Secondary healing of horseshoe perianal abscess in a patient with morbid obesity: experience at a rural hospital.Wounds. 2022 08; 34(8):E57-E62.W
Perianal abscess is defined as a local collection of pus in the perianal tissues. It is among the most common anorectal problems encountered by surgeons. Further extension of this infection into the unilateral or bilateral ischiorectal fossa leads to a horseshoe abscess. Morbid obesity is a risk factor for horseshoe perianal abscess with the potential to disrupt the normal healing process.
A 35-year-old male with morbid obesity presented to the surgery outpatient clinic in a hospital in Subang, West Java, Indonesia, with continuous severe pain and swelling around the anus of approximately 7 days' duration. Local examination of the anogenital area revealed a horseshoe perianal abscess extending to the ischiorectal fossa, approximately 1 cm from the anal verge and measuring 7.5 cm × 4.5 cm × 10 cm. Physical examination findings included tenderness to palpation; the presence of blood, pus, and necrotic tissue; and fluctuance. Incision and drainage were performed in the operating room under general anesthesia. In lieu of colostomy, the patient chose wound healing by secondary intention.
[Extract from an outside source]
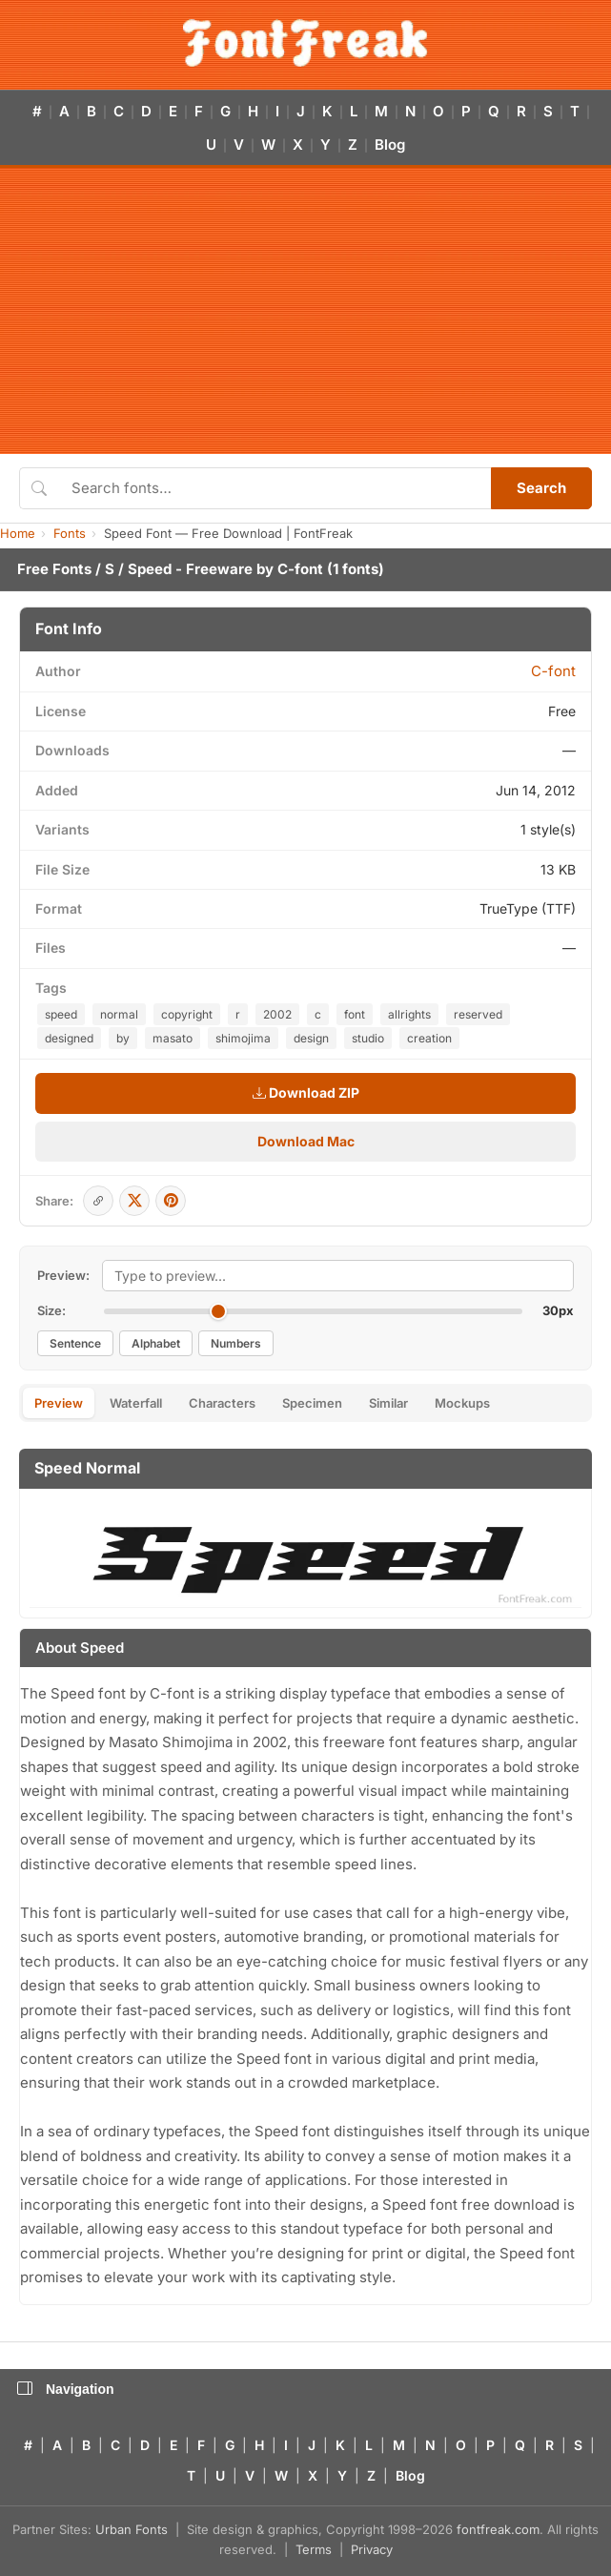 The height and width of the screenshot is (2576, 611). What do you see at coordinates (222, 1403) in the screenshot?
I see `Characters [tab]` at bounding box center [222, 1403].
Postoperative open wound care consisted of wet-to-moist gauze dressings during the first 2 postoperative days, followed by hydrocolloid dressing after the pus and blood were adequately drained, and finally, alginate dressing after granulation tissue formed. Aluminum silicate (microporous ceramic) was used as the external (secondary) wound dressing. Time to healing was 8 weeks.
Horseshoe abscesses are challenging to manage. Thorough and careful diagnosis, prompt fluid resuscitation to overcome fluid and electrolyte imbalance and to ensure proper antibiotic administration, nutrition intake, and a planned surgical approach as well as individualized postoperative care are necessary to achieve healing.